多孔質アルミニウムが月探査機に活躍!?
月へ送る小型探査機の開発計画
現在、宇宙航空研究開発機構(JAXA)では、月に小型探査機を送る計画を進めています。SLIM(Smart Lander for Investigating Moon)と呼ばれるこのプロジェクトの目的は、「降りたいところへ降りる」です。
従来のロケットは、平らであるなど、「降りやすい」場所を選んでいましたが、将来、月をはじめ、さまざまな惑星に宇宙船を送る時代が来ることを想定すると、どこにでも着陸できる探査機の開発は重要だからです。
「降りたいところに降りる」のは実は大変!
SLIM探査機の総重量は、打ち上げ時には約400kgですが、月面着陸時には燃料を消費しているので100kg程度になります。しかし月面には大気がないため、パラシュートを開いて落下速度を遅くすることができません。また、逆噴射して減速する方法も、砂を巻き上げ、機器類に悪影響を与えるため使えません。そこで、探査機の着陸脚に衝撃吸収材を装着する方法をとることになりました。

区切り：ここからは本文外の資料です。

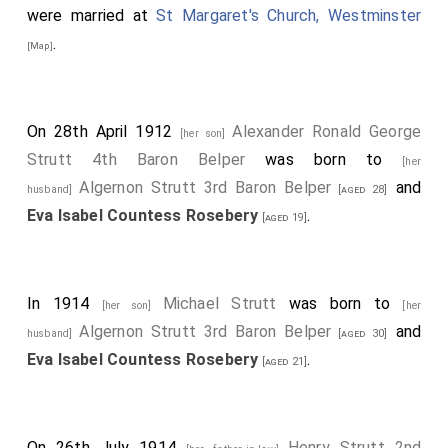
were married at
St Margaret's Church, Westminster
.
[Map]
On 28th April 1912
Alexander Ronald George
[her son]
Strutt 4th Baron Belper
was born to
[her
Algernon Strutt 3rd Baron Belper
and
husband]
[aged 28]
Eva Isabel Countess Rosebery
.
[aged 19]
In 1914
Michael Strutt
was born to
[her son]
[her
Algernon Strutt 3rd Baron Belper
and
husband]
[aged 30]
Eva Isabel Countess Rosebery
.
[aged 21]
On 26th July 1914
Henry Strutt 2nd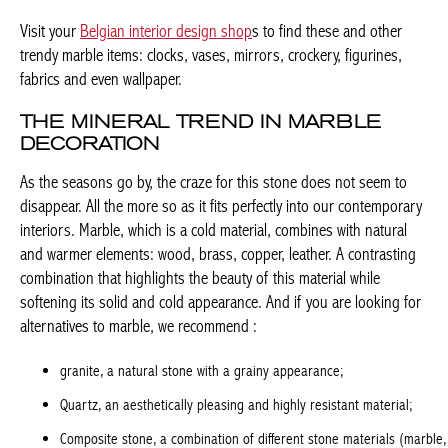
THE MINERAL TREND IN MARBLE
DECORATION
As the seasons go by, the craze for this stone does not seem to
disappear. All the more so as it fits perfectly into our
contemporary interiors. Marble, which is a cold material,
combines with natural and warmer elements: wood, brass,
copper, leather. A contrasting combination that highlights the
beauty of this material while softening its solid and cold
appearance. And if you are looking for alternatives to marble, we
recommend :
granite, a natural stone with a grainy appearance;
Quartz, an aesthetically pleasing and highly resistant material;
Composite stone, a combination of different stone materials
(marble, quartz, granite, glass);
Ceramics
, made of high-temperature fired clay, currently in vogue.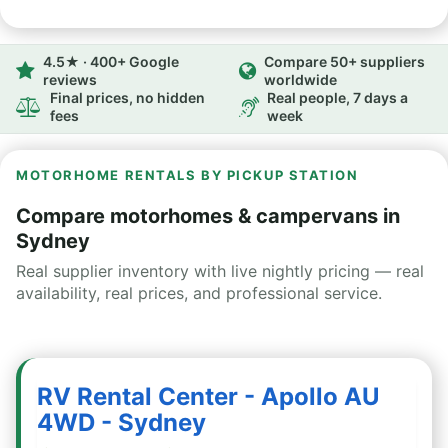
4.5★ · 400+ Google
Compare 50+ suppliers
reviews
worldwide
Final prices, no hidden
Real people, 7 days a
fees
week
MOTORHOME RENTALS BY PICKUP STATION
Compare motorhomes & campervans in
Sydney
Real supplier inventory with live nightly pricing — real
availability, real prices, and professional service.
RV Rental Center - Apollo AU
4WD - Sydney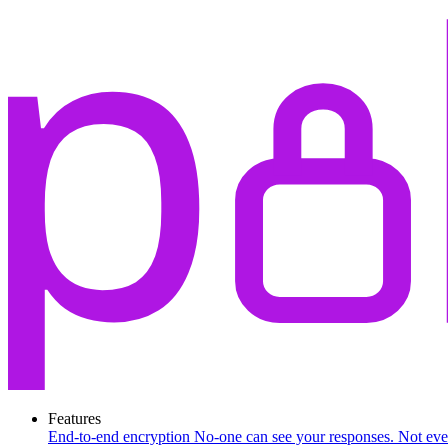
Features
End-to-end encryption
No-one can see your responses. Not eve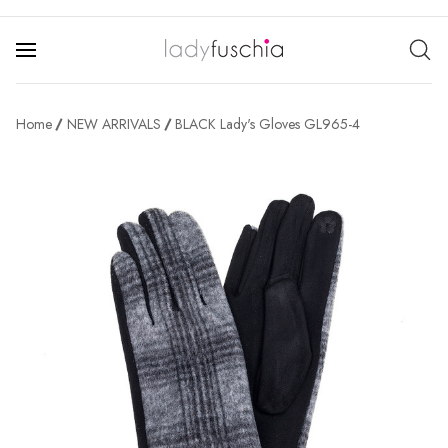
Home
NEW ARRIVALS
BLACK Lady's Gloves GL965-4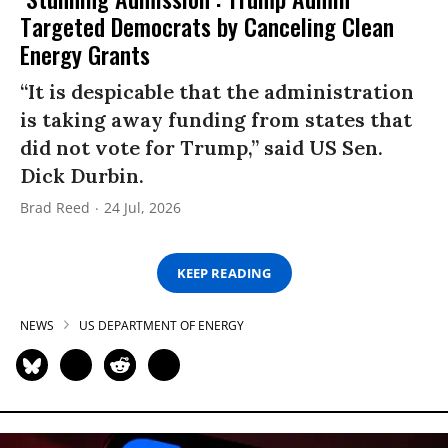
Targeted Democrats by Canceling Clean
Energy Grants
“It is despicable that the administration
is taking away funding from states that
did not vote for Trump,” said US Sen.
Dick Durbin.
Brad Reed
24 Jul, 2026
KEEP READING
NEWS
US DEPARTMENT OF ENERGY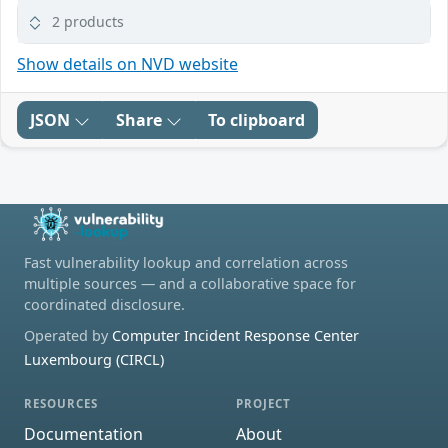
2 products
Show details on NVD website
JSON
Share
To clipboard
Fast vulnerability lookup and correlation across
multiple sources — and a collaborative space for
coordinated disclosure.
Operated by
Computer Incident Response Center
Luxembourg (CIRCL)
RESOURCES
PROJECT
Documentation
About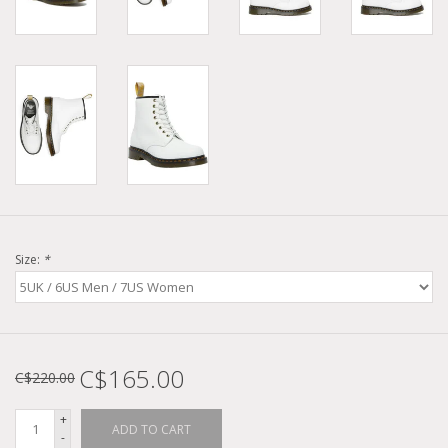
Size:
*
C$165.00
C$220.00
+
ADD TO CART
-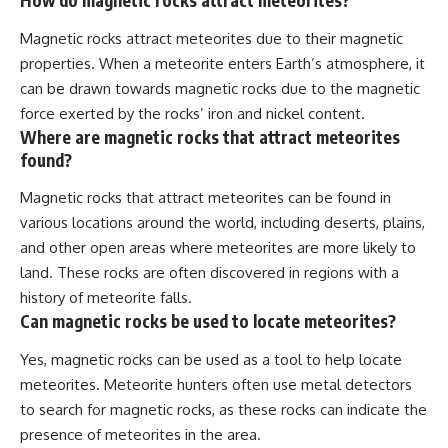
How do magnetic rocks attract meteorites?
Magnetic rocks attract meteorites due to their magnetic
properties. When a meteorite enters Earth’s atmosphere, it
can be drawn towards magnetic rocks due to the magnetic
force exerted by the rocks’ iron and nickel content.
Where are magnetic rocks that attract meteorites
found?
Magnetic rocks that attract meteorites can be found in
various locations around the world, including deserts, plains,
and other open areas where meteorites are more likely to
land. These rocks are often discovered in regions with a
history of meteorite falls.
Can magnetic rocks be used to locate meteorites?
Yes, magnetic rocks can be used as a tool to help locate
meteorites. Meteorite hunters often use metal detectors
to search for magnetic rocks, as these rocks can indicate the
presence of meteorites in the area.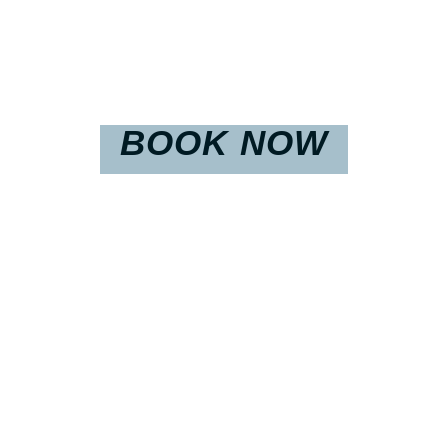
BOOK NOW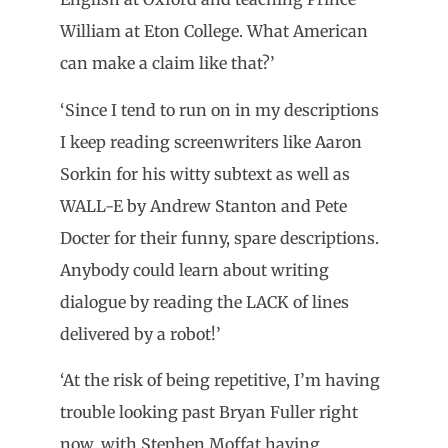
William at Eton College. What American
can make a claim like that?’
‘Since I tend to run on in my descriptions
I keep reading screenwriters like Aaron
Sorkin for his witty subtext as well as
WALL-E by Andrew Stanton and Pete
Docter for their funny, spare descriptions.
Anybody could learn about writing
dialogue by reading the LACK of lines
delivered by a robot!’
‘At the risk of being repetitive, I’m having
trouble looking past Bryan Fuller right
now, with Stephen Moffat having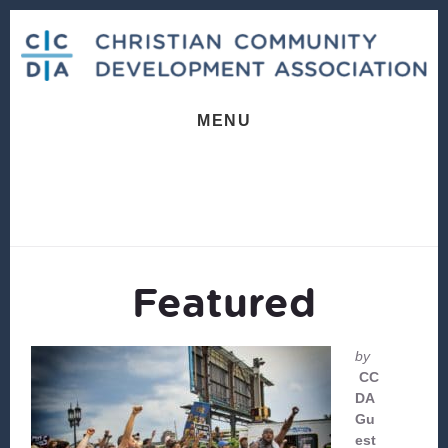
Skip
Skip
to
to
content
footer
MENU
Featured
by
CC
DA
Gu
est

着陸脚は4本あります。月面上高さ3mから自由落下するので着陸速度は3m/秒です。重さ約100kgですから、着陸時の運動エネルギーは450ジュールとなります。1本の脚には112.5ジュールのエネルギーがかかる計算になりますが、足場が悪い場合に2脚で着陸することを想定して、1脚あたり225ジュールとしました。衝撃吸収材はこのエネルギーを吸収しなければなりません。
パンみたいな多孔質アルミニウム
衝撃を吸収する材料として、多孔質アルミニウムが注目されています。これは、小麦粉にイースト菌を入れて膨らませるパンのように、アルミニウムに発泡剤を入れて焼いて作る、スポンジのような材料です。材料工学では「ポーラス金属」と呼ばれる材料で、穴が細かく数が多いほど衝撃吸収力が高くなります。実験室では、落下試験を繰り返しながら、探査機の脚専用の多孔質アルミニウムの開発が行われています。